Из далеких автоматных будок
Я тебе по вечерам звоню…
Мало тогда было в Москве личных телефонов, и сколько же часов мы проводили в коридорах коммуналок, дожидаясь желанных звонков наших мальчиков, мысленно понося соседей, занимавших аппарат своими казавшимися нам бессмысленными разговорами. А дождавшись звонка, такие счастливые, бежали к назначенному месту свидания! Кто теперь помнит об этом? А стихи Долматовского помнят..
Ну а эти строчки уж точно про нас, только про нас:
Рано-рано с вечеринки,
Взявшись за руки, идут.
Тополиные снежинки
Пролетают там и тут…
Тишь. Грузовиков движенье,
Спящий город. Первый свет…
Словно ветра дуновенье,
Пролетели десять лет…
…Почему-то педагоги
Грустные домой ушли.
Утро, утро, все дороги
В легкой золотой пыли…
Так мы входили во взрослую жизнь – с верой в дружбу, в любовь, с надеждой на счастье.
Листаю книжку и хочется цитировать ее без конца, ведь многие стихи так давно не переиздавались! Хочется цитировать и отрывки из поэмы «Мальчик». Он отправился на Север, чтобы построить новый город:
Придя на дымное кочевье,
Начальник стройки, фантазер,
Худые посадил деревья,
Большими палками подпер.
Строитель и солдат, он мог ли
Предвидеть странности земли,
Деревья в десять дней засохли,
А палки буйно расцвели…
Ох, сколько «странностей земли» предстояло пережить на своем веку нашим самозабвенным мальчикам!
А как не вспомнить строки Долматовского, которые стали как бы девизом многих из нас:
Расставанья и встречи, две верные части,
Из которых когда-нибудь сложится счастье!
Ведь это достойно стать поэтической формулой нашего беспокойного существования…

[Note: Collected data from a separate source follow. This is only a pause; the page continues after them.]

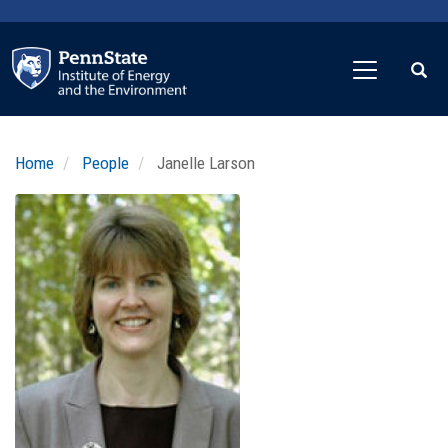
Skip
to
main
content
Home
People
Janelle Larson
Profile
Image
Photo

Мы сразу полюбили их всех, этих молодых поэтов. И тщедушную Маргариту Алигер, которая, хоть и громогласно самоутверждаясь, заявляла во всеуслышанье:
Я хожу широким шагом,
Стукну в дверь, так будет слышно.
Громким голосом пою, —
однако даже эти строчки не могли изменить впечатления от ее хрупкости. И вальяжного Константина Симонова с его невыговариваемыми «р» и «л». И Михаила Матусовского, который хоть тогда и был еще худой, но уже медвежевато-тяжелый и степенно читал с эстрады стихи о любви:
Я знаю все домашние секреты,
Хозяйственные нужды и дела,
Семейные альбомы и портреты,
Когда еще ты девочкой была…
Но, конечно же, все девчонки моего поколения были тайно (а некоторые и явно) влюблены в Евгения Долматовского. И неслучайно. Какой он был красивый, с огромными серыми глазами, тонким профилем, мягко вьющимися светло-каштановыми волосами – вот уж поистине воплощение поэтической внешности! А когда весной 1940 года он вернулся с Финской войны, раненый, побледневший – бледность придавала байроновскую одухотворенность его лицу, – с рукой на перевязи, и читал новые стихи о «той войне незнаменитой», его встречали и провожали бурными овациями.